Exercise data ->

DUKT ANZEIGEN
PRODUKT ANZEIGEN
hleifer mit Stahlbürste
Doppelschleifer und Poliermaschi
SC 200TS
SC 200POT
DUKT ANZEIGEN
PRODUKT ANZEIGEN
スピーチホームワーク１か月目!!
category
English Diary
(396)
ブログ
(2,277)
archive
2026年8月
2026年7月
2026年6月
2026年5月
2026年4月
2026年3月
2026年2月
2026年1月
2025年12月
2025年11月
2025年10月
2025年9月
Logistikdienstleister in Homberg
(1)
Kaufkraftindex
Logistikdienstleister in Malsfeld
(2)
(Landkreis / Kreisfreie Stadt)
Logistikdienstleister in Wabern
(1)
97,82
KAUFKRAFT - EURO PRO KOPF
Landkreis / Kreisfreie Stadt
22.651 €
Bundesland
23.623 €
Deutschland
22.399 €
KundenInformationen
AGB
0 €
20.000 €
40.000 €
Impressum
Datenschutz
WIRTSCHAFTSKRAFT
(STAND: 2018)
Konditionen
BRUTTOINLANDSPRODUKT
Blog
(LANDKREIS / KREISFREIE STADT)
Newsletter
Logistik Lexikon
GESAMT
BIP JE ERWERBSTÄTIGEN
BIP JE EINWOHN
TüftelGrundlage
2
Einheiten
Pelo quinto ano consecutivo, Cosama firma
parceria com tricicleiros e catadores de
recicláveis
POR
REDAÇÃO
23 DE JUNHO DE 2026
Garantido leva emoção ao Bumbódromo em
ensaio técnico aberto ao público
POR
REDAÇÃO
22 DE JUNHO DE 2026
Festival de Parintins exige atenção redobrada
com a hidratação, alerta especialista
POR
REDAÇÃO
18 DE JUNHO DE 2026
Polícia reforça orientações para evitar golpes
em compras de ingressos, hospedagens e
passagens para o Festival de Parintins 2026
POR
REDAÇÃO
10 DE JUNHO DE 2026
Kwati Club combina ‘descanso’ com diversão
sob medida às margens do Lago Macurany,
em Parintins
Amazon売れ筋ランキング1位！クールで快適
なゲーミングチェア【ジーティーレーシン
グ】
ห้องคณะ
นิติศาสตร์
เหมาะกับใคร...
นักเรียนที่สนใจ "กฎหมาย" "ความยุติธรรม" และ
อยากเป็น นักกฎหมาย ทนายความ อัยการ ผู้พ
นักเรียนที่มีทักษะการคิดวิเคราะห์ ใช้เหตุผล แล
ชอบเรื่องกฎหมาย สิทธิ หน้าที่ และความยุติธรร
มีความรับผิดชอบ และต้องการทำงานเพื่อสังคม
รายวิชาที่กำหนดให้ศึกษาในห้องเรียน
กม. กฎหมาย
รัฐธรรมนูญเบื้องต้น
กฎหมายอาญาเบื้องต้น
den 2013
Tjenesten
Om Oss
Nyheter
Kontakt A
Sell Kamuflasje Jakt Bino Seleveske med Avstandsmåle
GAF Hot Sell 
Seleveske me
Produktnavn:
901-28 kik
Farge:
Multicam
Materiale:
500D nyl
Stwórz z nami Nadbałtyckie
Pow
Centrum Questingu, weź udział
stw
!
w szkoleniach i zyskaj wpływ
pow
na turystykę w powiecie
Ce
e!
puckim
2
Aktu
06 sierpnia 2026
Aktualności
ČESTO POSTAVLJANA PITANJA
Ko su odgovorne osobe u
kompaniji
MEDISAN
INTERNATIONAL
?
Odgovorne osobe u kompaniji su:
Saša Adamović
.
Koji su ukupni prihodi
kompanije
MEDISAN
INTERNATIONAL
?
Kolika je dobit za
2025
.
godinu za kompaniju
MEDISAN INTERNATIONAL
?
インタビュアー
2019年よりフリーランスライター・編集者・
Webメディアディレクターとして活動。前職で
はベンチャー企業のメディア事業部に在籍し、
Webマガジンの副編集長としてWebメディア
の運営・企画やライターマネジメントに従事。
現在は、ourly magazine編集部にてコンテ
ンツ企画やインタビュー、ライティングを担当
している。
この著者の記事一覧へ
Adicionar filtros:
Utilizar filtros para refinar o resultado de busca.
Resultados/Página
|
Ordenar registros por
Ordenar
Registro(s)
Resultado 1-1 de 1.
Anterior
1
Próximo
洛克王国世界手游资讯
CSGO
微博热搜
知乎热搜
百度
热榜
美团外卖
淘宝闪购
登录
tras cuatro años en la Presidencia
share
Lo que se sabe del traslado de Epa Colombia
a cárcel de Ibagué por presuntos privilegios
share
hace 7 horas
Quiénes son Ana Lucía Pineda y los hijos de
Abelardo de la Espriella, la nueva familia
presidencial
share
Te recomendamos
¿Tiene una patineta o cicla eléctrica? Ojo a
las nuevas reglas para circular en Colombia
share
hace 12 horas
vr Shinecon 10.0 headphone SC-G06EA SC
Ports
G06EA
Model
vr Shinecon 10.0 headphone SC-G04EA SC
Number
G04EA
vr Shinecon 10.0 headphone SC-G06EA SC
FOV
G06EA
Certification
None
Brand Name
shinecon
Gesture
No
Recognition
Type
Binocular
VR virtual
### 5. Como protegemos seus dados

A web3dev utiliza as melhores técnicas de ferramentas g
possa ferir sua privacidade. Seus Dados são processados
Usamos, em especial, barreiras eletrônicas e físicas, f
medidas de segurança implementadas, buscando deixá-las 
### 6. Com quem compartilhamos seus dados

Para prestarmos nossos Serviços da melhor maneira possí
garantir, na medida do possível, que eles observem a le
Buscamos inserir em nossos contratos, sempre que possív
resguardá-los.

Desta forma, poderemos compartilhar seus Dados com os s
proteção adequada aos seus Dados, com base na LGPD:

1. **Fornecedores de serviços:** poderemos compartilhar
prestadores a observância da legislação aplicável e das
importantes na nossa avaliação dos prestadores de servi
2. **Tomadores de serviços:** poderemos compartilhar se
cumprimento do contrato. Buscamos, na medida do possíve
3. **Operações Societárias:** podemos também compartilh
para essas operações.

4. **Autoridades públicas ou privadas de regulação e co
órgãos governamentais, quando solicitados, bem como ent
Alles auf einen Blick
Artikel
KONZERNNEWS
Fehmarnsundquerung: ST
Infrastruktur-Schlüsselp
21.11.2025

Work to complete ->
Reproduce the material exactly, from the first line to the last.

Response to this task ->
DUKT ANZEIGEN
PRODUKT ANZEIGEN
hleifer mit Stahlbürste
Doppelschleifer und Poliermaschi
SC 200TS
SC 200POT
DUKT ANZEIGEN
PRODUKT ANZEIGEN
スピーチホームワーク１か月目!!
category
English Diary
(396)
ブログ
(2,277)
archive
2026年8月
2026年7月
2026年6月
2026年5月
2026年4月
2026年3月
2026年2月
2026年1月
2025年12月
2025年11月
2025年10月
2025年9月
Logistikdienstleister in Homberg
(1)
Kaufkraftindex
Logistikdienstleister in Malsfeld
(2)
(Landkreis / Kreisfreie Stadt)
Logistikdienstleister in Wabern
(1)
97,82
KAUFKRAFT - EURO PRO KOPF
Landkreis / Kreisfreie Stadt
22.651 €
Bundesland
23.623 €
Deutschland
22.399 €
KundenInformationen
AGB
0 €
20.000 €
40.000 €
Impressum
Datenschutz
WIRTSCHAFTSKRAFT
(STAND: 2018)
Konditionen
BRUTTOINLANDSPRODUKT
Blog
(LANDKREIS / KREISFREIE STADT)
Newsletter
Logistik Lexikon
GESAMT
BIP JE ERWERBSTÄTIGEN
BIP JE EINWOHN
TüftelGrundlage
2
Einheiten
Pelo quinto ano consecutivo, Cosama firma
parceria com tricicleiros e catadores de
recicláveis
POR
REDAÇÃO
23 DE JUNHO DE 2026
Garantido leva emoção ao Bumbódromo em
ensaio técnico aberto ao público
POR
REDAÇÃO
22 DE JUNHO DE 2026
Festival de Parintins exige atenção redobrada
com a hidratação, alerta especialista
POR
REDAÇÃO
18 DE JUNHO DE 2026
Polícia reforça orientações para evitar golpes
em compras de ingressos, hospedagens e
passagens para o Festival de Parintins 2026
POR
REDAÇÃO
10 DE JUNHO DE 2026
Kwati Club combina ‘descanso’ com diversão
sob medida às margens do Lago Macurany,
em Parintins
Amazon売れ筋ランキング1位！クールで快適
なゲーミングチェア【ジーティーレーシン
グ】
ห้องคณะ
นิติศาสตร์
เหมาะกับใคร...
นักเรียนที่สนใจ "กฎหมาย" "ความยุติธรรม" และ
อยากเป็น นักกฎหมาย ทนายความ อัยการ ผู้พ
นักเรียนที่มีทักษะการคิดวิเคราะห์ ใช้เหตุผล แล
ชอบเรื่องกฎหมาย สิทธิ หน้าที่ และความยุติธรร
มีความรับผิดชอบ และต้องการทำงานเพื่อสังคม
รายวิชาที่กำหนดให้ศึกษาในห้องเรียน
กม. กฎหมาย
รัฐธรรมนูญเบื้องต้น
กฎหมายอาญาเบื้องต้น
den 2013
Tjenesten
Om Oss
Nyheter
Kontakt A
Sell Kamuflasje Jakt Bino Seleveske med Avstandsmåle
GAF Hot Sell 
Seleveske me
Produktnavn:
901-28 kik
Farge:
Multicam
Materiale:
500D nyl
Stwórz z nami Nadbałtyckie
Pow
Centrum Questingu, weź udział
stw
!
w szkoleniach i zyskaj wpływ
pow
na turystykę w powiecie
Ce
e!
puckim
2
Aktu
06 sierpnia 2026
Aktualności
ČESTO POSTAVLJANA PITANJA
Ko su odgovorne osobe u
kompaniji
MEDISAN
INTERNATIONAL
?
Odgovorne osobe u kompaniji su:
Saša Adamović
.
Koji su ukupni prihodi
kompanije
MEDISAN
INTERNATIONAL
?
Kolika je dobit za
2025
.
godinu za kompaniju
MEDISAN INTERNATIONAL
?
インタビュアー
2019年よりフリーランスライター・編集者・
Webメディアディレクターとして活動。前職で
はベンチャー企業のメディア事業部に在籍し、
Webマガジンの副編集長としてWebメディア
の運営・企画やライターマネジメントに従事。
現在は、ourly magazine編集部にてコンテ
ンツ企画やインタビュー、ライティングを担当
している。
この著者の記事一覧へ
Adicionar filtros:
Utilizar filtros para refinar o resultado de busca.
Resultados/Página
|
Ordenar registros por
Ordenar
Registro(s)
Resultado 1-1 de 1.
Anterior
1
Próximo
洛克王国世界手游资讯
CSGO
微博热搜
知乎热搜
百度
热榜
美团外卖
淘宝闪购
登录
tras cuatro años en la Presidencia
share
Lo que se sabe del traslado de Epa Colombia
a cárcel de Ibagué por presuntos privilegios
share
hace 7 horas
Quiénes son Ana Lucía Pineda y los hijos de
Abelardo de la Espriella, la nueva familia
presidencial
share
Te recomendamos
¿Tiene una patineta o cicla eléctrica? Ojo a
las nuevas reglas para circular en Colombia
share
hace 12 horas
vr Shinecon 10.0 headphone SC-G06EA SC
Ports
G06EA
Model
vr Shinecon 10.0 headphone SC-G04EA SC
Number
G04EA
vr Shinecon 10.0 headphone SC-G06EA SC
FOV
G06EA
Certification
None
Brand Name
shinecon
Gesture
No
Recognition
Type
Binocular
VR virtual
### 5. Como protegemos seus dados

A web3dev utiliza as melhores técnicas de ferramentas g
possa ferir sua privacidade. Seus Dados são processados
Usamos, em especial, barreiras eletrônicas e físicas, f
medidas de segurança implementadas, buscando deixá-las 
### 6. Com quem compartilhamos seus dados

Para prestarmos nossos Serviços da melhor maneira possí
garantir, na medida do possível, que eles observem a le
Buscamos inserir em nossos contratos, sempre que possív
resguardá-los.

Desta forma, poderemos compartilhar seus Dados com os s
proteção adequada aos seus Dados, com base na LGPD:

1. **Fornecedores de serviços:** poderemos compartilhar
prestadores a observância da legislação aplicável e das
importantes na nossa avaliação dos prestadores de servi
2. **Tomadores de serviços:** poderemos compartilhar se
cumprimento do contrato. Buscamos, na medida do possíve
3. **Operações Societárias:** podemos também compartilh
para essas operações.

4. **Autoridades públicas ou privadas de regulação e co
órgãos governamentais, quando solicitados, bem como ent
Alles auf einen Blick
Artikel
KONZERNNEWS
Fehmarnsundquerung: ST
Infrastruktur-Schlüsselp
21.11.2025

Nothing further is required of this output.